Según detalló, la mosca soldado negra “posee una capacidad extraordinaria para degradar prácticamente todo tipo de residuo orgánico, desde restos de alimentos hasta subproductos agroindustriales”. Sus larvas consumen grandes cantidades de materia en pocos días, reduciendo de manera significativa el volumen de residuos que hoy terminan en basurales o rellenos sanitarios.
De la basura a la proteína y al fertilizante
El proceso no solo permite disminuir el impacto ambiental de los residuos, sino que genera dos productos de alto valor agregado. El director de Vinculación de Ciencia y Tecnología de la Provincia, Emilio Iosa, destacó que “las larvas se convierten en una fuente de proteína de excelente calidad, apta para la elaboración de alimentos balanceados destinados a animales de granja, peces y mascotas”.
Al mismo tiempo, el residuo final del proceso, conocido como frass, “puede utilizarse como enmienda orgánica o fertilizante, cerrando el ciclo de la economía circular”, subrayó.

“Estamos trabajando sobre una solución concreta para uno de los grandes desafíos urbanos y productivos: qué hacer con los residuos orgánicos de la ciudad”, remarcó Luna. En Córdoba, este tipo de residuos representa una parte importante de la basura diaria, especialmente en zonas con fuerte actividad gastronómica y agroindustrial.
Además del impacto ambiental, la investigación abre la puerta a nuevos modelos productivos basados en la bioeconomía. El uso de insectos para la generación de proteínas se presenta como una alternativa sustentable frente a sistemas tradicionales de producción de carne y forrajes, que demandan grandes cantidades de agua, energía y suelo.
Escalamiento, empleo verde y articulación público–privada
El proyecto contempla, además, la posibilidad de escalar la tecnología articulando con municipios, empresas y emprendimientos privados.
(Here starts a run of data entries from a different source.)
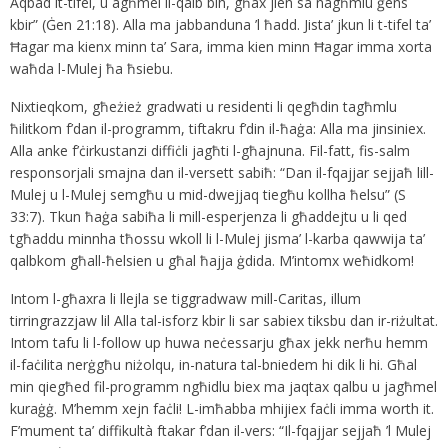
Aqbad it-tifel, u agħmel il-qalb bih, għax jien sa nagħmlu ġens
kbir” (Ġen 21:18). Alla ma jabbanduna ’l ħadd. Jista’ jkun li t-tifel ta’
Ħagar ma kienx minn ta’ Sara, imma kien minn Ħagar imma xorta
waħda l-Mulej ħa ħsiebu.
Nixtieqkom, għeżież gradwati u residenti li qegħdin tagħmlu
ħilitkom f’dan il-programm, tiftakru f’din il-ħaġa: Alla ma jinsiniex.
Alla anke f’ċirkustanzi diffiċli jagħti l-għajnuna. Fil-fatt, fis-salm
responsorjali smajna dan il-versett sabiħ: “Dan il-fqajjar sejjaħ lill-
Mulej u l-Mulej semgħu u mid-dwejjaq tiegħu kollha ħelsu” (S
33:7). Tkun ħaġa sabiħa li mill-esperjenza li għaddejtu u li qed
tgħaddu minnha tħossu wkoll li l-Mulej jisma’ l-karba qawwija ta’
qalbkom għall-ħelsien u għal ħajja ġdida. M’intomx weħidkom!
Intom l-għaxra li llejla se tiggradwaw mill-Caritas, illum
tirringrazzjaw lil Alla tal-isforz kbir li sar sabiex tiksbu dan ir-riżultat.
Intom tafu li l-follow up huwa neċessarju għax jekk nerħu hemm
il-faċilita nerġgħu niżolqu, in-natura tal-bniedem hi dik li hi. Għal
min qiegħed fil-programm ngħidlu biex ma jaqtax qalbu u jagħmel
kuraġġ. M’hemm xejn faċli! L-imħabba mhijiex faċli imma worth it.
F’mument ta’ diffikultà ftakar f’dan il-vers: “Il-fqajjar sejjaħ ’l Mulej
Ese salto permitiría reducir costos de gestión de residuos para los gobiernos locales y, al mismo tiempo, generar empleo verde asociado a la operación de plantas, procesamiento de larvas y comercialización de los subproductos.
“En un contexto global marcado por la crisis climática y la necesidad de transformar los sistemas de producción y consumo, la investigación cordobesa sobre la mosca soldado negra se posiciona como un ejemplo concreto de cómo la ciencia puede aportar soluciones innovadoras, sostenibles y con impacto real en el territorio”, señaló Iosa, quien destacó que este tipo de desarrollos “pueden formar parte del programa Cyter (Ciencia y Tecnología para economías regionales)”.
El funcionario remarcó también la importancia del trabajo conjunto entre el sistema científico y el Estado provincial: “Estamos con CONICET trabajando codo a codo; espalda con espalda. Porque su prosperidad es la prosperidad de Córdoba y su ruina, nuestra ruina”, concluyó.